■ **Exercise instructions**:
Each line of the entries, from the first to the line containing "[Home] (135, 44)", is to be transcribed exactly as it stands; include no other lines.

(Stored items)
== Segment start ==

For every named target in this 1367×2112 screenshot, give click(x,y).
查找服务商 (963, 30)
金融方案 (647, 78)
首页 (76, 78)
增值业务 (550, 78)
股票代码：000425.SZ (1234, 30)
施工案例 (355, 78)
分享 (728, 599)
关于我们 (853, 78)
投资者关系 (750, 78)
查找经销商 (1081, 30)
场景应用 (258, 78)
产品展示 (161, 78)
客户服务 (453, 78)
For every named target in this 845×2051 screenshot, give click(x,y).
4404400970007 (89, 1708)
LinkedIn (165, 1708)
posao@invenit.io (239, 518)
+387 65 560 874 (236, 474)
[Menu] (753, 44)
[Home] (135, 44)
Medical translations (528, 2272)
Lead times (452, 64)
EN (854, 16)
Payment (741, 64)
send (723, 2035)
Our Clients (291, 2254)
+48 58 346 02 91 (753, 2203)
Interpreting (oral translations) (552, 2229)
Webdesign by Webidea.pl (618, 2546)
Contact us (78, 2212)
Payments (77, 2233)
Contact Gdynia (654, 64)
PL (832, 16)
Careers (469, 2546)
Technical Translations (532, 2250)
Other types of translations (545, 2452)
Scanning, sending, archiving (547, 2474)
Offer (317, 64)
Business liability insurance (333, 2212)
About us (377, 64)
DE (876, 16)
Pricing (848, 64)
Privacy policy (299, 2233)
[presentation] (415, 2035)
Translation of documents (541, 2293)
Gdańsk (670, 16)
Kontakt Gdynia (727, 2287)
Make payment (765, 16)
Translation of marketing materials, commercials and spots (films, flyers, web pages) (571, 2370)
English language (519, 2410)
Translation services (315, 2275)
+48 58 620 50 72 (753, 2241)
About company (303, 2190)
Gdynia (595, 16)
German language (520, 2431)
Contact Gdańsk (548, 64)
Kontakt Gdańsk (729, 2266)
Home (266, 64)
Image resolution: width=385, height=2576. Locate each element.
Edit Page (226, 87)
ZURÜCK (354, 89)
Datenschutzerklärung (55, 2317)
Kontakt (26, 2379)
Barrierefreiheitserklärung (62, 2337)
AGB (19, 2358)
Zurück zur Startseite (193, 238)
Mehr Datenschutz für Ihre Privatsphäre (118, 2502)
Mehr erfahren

== Segment end ==

■ **Result**:
For every named target in this 1367×2112 screenshot, give click(x,y).
查找服务商 (963, 30)
金融方案 (647, 78)
首页 (76, 78)
增值业务 (550, 78)
股票代码：000425.SZ (1234, 30)
施工案例 (355, 78)
分享 (728, 599)
关于我们 (853, 78)
投资者关系 (750, 78)
查找经销商 (1081, 30)
场景应用 (258, 78)
产品展示 (161, 78)
客户服务 (453, 78)
For every named target in this 845×2051 screenshot, give click(x,y).
4404400970007 (89, 1708)
LinkedIn (165, 1708)
posao@invenit.io (239, 518)
+387 65 560 874 (236, 474)
[Menu] (753, 44)
[Home] (135, 44)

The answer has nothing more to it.